Certainly, I know of no evidence that small business generally behaves more ethically than big business. The fact that big business is responsible for all the business ethics headlines is of course not a reliable measure: Walmart, for example, is monitored much more closely than the thousands of small retailers who try to compete with the retailing behemoth, so you would expect Walmart’s transgressions to be made public more often. Headlines are a lousy measure of ethical conduct in business, just as they’re a lousy measure of airline safety or child abductions or shark attacks.

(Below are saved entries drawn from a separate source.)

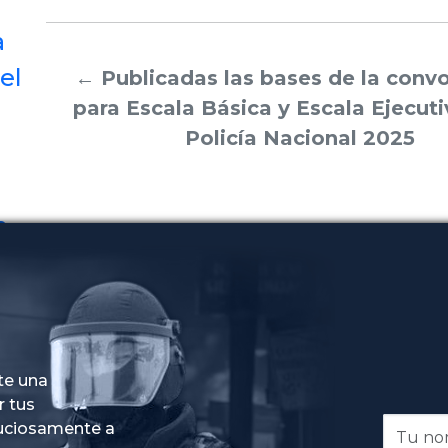
a
el
←
Publicadas las bases de la conv
para Escala Básica y Escala Ejecuti
Policía Nacional 2025
n
te una
r tus
nuciosamente a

I was walking through a vibrant Toronto neighbourhood today, with literally hundreds of small retailers about whom I know next to nothing. Are they all ethical? All unethical? A mix? The latter is probably the case, but who knows? If you did investigate thoroughly, and found out that those small retailers were playing fast and loose with employment standards, with paying their fair share of taxes, or with health and safety regs, what would you want to do about it? One solution, of course, would (in theory) be to unite all those hundreds of small businesses into a single, larger business that you could monitor more closely. They’d lose much of their character, that way, much of their charm. They’d be less fun. But would they be less ethical, or more?

11 comments so far

  1. Mrs. A on

    Size doesn’t make a company more or less ethical. Although it is easy to believe that because small business owners have much more exposure to all aspects of their business that unethical behavior is not likely to go unnoticed.

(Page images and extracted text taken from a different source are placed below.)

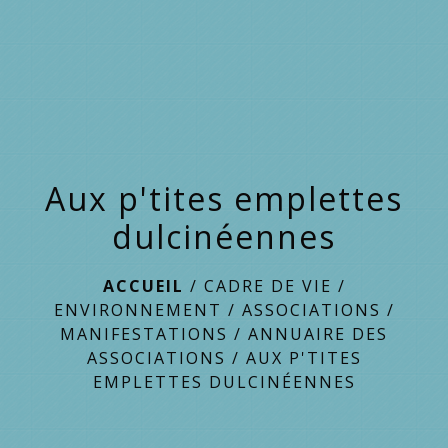
menu
Aux p'tites emplettes
dulcinéennes
ACCUEIL
/
CADRE DE VIE /
ENVIRONNEMENT
/
ASSOCIATIONS /
MANIFESTATIONS
/
ANNUAIRE DES
ASSOCIATIONS
/
AUX P'TITES
EMPLETTES DULCINÉENNES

    However in my industry, home restoration, sometimes it is the small guys you have to worry about. Two guys in a truck who take your down payment and never show up again, but a lot of us started out with just two guys and a truck.

    On the other side of things it is the big industry leaders telling everyone it is okay to restore homes that have had drug labs when some of us believe the ethical thing to do is to tear it down and start all over.

    The best solution is to try and be well informed about the products and services you buy.

  2. Nurglitch on

    So what are the relevant distinctions between small and big businesses? I’d suggest that if the relevant distinctions include things like slippage between owner/worker/managerial/consumer motivation, then there’s opportunity to act unethically, and perhaps motive.

    By slippage, I mean that when interests are aligned, no one has any reason to complain about unethical behaviour – people co-operate. But when interests are cross-purposed, or just plain divergent, then there’s reason to complain that some behaviour is somehow unethical.

    An example might be something like the recall formula given in the film “Fight Club”, where Edward Norton’s character explains that if it isn’t worth the company’s time to recall a make of car with a particular defect, then a recall order is not issued. The company’s interests diverge from those of the consumers. The company’s managers have divergent interests from those of the consumers, and so have opportunity and motivation to engage in unethical behaviour.

    If anything the fact that a big business, by the fact of its size, contains a variety of interests suggests that big businesses at least have more opportunity to act unethically as the result of divergent interests on the part of its officers or employees.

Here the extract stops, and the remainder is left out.